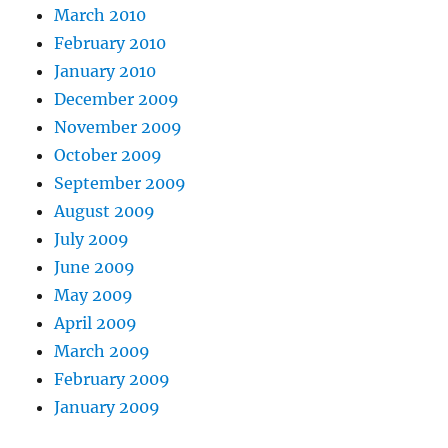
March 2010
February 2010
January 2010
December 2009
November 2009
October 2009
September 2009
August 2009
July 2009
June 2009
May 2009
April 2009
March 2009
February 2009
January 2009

○ ○ ○ ○ ○ ○ ○

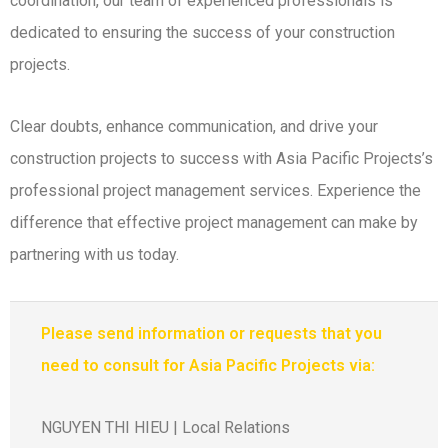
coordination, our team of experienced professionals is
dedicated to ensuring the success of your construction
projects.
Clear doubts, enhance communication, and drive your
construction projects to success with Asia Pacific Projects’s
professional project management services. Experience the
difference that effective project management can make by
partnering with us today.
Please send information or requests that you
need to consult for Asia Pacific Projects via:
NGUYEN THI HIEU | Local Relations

○ ○ ○ ○ ○ ○ ○

**Work task:**
Retype the portion of the data above that starts on the line with "construction projects to" and finishes on the line with "NGUYEN THI HIEU | Local Relations", including both of those lines.

**Written solution:**
construction projects to success with Asia Pacific Projects’s
professional project management services. Experience the
difference that effective project management can make by
partnering with us today.
Please send information or requests that you
need to consult for Asia Pacific Projects via:
NGUYEN THI HIEU | Local Relations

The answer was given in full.